Aim of the exercise >> Make an exact copy of the lines from the one containing "pyautogui.click(x=<x>, y=<y>)" to the end of the records below, and leave out everything else.

Available data >>
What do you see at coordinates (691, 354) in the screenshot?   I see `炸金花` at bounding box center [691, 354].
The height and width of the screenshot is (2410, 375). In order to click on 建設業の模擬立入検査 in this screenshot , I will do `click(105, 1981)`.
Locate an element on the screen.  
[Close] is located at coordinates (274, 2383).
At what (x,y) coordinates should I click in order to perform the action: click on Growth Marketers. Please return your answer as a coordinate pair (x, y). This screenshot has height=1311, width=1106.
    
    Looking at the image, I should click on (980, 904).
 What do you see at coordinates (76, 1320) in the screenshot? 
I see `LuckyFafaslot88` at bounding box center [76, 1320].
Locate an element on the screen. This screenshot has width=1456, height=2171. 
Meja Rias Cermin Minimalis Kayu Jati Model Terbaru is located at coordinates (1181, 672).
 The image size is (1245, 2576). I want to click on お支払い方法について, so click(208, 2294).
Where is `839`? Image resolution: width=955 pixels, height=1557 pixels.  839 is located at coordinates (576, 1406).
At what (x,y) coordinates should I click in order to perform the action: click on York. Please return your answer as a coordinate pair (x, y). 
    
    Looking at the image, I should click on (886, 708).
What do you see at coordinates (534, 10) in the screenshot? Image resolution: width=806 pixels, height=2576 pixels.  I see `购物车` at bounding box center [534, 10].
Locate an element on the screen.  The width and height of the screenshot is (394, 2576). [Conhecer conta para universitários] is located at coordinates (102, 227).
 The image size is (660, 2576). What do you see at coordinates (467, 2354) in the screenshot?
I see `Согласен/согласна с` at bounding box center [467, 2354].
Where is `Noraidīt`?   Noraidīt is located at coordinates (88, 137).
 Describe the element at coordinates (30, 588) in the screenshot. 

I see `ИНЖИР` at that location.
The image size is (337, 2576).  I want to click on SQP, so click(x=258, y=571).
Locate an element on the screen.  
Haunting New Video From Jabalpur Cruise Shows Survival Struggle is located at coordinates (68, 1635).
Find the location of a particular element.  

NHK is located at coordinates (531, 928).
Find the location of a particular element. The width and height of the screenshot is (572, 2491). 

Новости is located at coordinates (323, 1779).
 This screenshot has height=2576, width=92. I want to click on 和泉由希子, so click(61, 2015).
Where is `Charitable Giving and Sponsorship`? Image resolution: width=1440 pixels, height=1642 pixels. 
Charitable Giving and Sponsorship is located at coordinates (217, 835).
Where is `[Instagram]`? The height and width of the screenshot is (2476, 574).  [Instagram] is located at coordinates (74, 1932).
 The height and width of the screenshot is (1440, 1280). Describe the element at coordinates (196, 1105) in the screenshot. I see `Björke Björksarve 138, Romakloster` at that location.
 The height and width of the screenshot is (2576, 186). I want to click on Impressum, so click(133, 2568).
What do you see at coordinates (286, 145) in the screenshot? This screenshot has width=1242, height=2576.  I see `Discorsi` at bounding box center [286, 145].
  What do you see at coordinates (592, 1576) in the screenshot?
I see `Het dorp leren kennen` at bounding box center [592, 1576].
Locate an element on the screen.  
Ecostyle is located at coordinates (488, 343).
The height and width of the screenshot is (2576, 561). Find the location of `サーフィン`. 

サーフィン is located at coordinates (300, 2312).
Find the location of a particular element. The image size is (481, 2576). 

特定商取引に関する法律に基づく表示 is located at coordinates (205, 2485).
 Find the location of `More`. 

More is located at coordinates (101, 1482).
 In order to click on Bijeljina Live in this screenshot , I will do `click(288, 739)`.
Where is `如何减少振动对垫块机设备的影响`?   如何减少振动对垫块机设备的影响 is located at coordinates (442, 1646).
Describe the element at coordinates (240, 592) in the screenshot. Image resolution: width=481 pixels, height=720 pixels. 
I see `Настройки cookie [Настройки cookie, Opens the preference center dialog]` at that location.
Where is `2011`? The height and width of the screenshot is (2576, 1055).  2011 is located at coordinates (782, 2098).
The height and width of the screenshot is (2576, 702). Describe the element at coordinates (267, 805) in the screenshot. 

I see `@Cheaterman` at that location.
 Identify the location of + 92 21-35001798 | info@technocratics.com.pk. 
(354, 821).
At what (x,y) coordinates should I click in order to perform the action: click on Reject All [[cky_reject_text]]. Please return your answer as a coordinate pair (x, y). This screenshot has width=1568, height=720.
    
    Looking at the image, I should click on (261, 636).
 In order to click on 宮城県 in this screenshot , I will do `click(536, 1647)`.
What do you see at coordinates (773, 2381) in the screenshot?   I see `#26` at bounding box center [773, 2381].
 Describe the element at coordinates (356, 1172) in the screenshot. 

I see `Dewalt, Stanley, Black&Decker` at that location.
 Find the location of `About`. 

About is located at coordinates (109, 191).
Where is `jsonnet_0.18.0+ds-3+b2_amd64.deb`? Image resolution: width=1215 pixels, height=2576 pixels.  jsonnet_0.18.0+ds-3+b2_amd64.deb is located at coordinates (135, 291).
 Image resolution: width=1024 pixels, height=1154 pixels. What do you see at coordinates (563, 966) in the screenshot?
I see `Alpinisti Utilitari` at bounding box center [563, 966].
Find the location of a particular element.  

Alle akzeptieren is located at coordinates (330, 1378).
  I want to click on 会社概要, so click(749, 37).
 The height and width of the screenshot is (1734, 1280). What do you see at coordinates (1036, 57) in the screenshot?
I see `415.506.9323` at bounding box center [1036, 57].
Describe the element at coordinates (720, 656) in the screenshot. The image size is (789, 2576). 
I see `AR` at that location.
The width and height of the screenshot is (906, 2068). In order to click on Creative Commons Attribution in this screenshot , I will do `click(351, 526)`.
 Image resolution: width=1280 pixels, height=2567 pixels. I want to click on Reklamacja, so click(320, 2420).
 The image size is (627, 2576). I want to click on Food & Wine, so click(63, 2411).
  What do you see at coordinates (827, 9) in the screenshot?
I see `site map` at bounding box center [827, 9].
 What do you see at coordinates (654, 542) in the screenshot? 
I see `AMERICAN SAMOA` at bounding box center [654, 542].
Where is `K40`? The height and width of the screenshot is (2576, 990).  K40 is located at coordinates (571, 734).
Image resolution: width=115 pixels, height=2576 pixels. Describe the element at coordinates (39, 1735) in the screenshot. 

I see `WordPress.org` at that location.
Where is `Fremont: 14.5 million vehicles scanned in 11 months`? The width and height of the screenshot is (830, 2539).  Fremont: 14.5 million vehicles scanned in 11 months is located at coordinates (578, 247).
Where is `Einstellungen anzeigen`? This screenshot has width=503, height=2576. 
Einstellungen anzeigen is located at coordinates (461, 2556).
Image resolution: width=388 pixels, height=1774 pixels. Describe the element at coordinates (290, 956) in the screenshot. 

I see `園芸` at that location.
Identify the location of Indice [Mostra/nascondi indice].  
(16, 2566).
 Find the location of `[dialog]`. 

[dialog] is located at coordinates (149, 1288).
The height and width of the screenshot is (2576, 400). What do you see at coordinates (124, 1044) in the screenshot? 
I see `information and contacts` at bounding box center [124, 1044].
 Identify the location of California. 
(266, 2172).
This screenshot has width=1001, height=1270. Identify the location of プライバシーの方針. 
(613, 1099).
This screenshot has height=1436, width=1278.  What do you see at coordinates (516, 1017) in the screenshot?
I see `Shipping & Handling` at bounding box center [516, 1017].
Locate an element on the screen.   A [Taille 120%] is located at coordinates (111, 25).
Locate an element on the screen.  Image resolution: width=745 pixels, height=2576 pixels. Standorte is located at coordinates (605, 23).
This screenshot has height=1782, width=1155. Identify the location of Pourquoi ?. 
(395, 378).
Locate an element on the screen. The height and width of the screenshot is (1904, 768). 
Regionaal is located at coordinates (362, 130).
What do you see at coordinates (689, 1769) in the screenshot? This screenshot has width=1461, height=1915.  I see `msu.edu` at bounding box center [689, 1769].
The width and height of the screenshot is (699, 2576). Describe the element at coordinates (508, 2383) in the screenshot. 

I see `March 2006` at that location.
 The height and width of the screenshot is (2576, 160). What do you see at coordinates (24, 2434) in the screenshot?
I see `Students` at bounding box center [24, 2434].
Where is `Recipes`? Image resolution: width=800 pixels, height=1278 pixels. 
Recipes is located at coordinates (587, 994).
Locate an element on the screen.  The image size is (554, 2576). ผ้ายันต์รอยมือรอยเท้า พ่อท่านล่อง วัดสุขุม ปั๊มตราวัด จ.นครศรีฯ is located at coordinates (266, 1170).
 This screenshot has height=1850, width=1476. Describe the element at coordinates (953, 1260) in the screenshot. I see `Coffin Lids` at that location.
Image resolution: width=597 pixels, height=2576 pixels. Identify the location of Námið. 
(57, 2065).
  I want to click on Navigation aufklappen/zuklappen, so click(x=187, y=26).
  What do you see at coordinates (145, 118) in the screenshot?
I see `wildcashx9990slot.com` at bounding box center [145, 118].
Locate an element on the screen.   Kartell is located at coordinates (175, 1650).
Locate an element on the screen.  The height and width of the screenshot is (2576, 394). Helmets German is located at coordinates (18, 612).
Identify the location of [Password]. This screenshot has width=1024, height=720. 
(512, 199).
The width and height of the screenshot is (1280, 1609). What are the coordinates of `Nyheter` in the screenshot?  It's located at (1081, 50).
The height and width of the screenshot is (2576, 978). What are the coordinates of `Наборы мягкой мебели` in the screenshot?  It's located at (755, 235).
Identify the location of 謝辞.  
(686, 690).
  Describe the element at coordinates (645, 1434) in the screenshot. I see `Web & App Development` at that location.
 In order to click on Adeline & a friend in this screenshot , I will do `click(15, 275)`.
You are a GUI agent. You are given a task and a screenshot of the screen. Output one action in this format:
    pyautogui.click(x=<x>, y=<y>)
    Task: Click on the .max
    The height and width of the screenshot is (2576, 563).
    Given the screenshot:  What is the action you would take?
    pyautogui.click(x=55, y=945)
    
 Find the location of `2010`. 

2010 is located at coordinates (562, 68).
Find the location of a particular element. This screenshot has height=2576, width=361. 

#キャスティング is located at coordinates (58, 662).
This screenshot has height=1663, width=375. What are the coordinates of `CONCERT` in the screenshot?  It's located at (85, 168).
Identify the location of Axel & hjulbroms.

Answer >>
    pyautogui.click(x=<x>, y=<y>)
    Task: Click on the .max
    The height and width of the screenshot is (2576, 563).
    Given the screenshot:  What is the action you would take?
    pyautogui.click(x=55, y=945)
    
 Find the location of `2010`. 

2010 is located at coordinates (562, 68).
Find the location of a particular element. This screenshot has height=2576, width=361. 

#キャスティング is located at coordinates (58, 662).
This screenshot has height=1663, width=375. What are the coordinates of `CONCERT` in the screenshot?  It's located at (85, 168).
Identify the location of Axel & hjulbroms.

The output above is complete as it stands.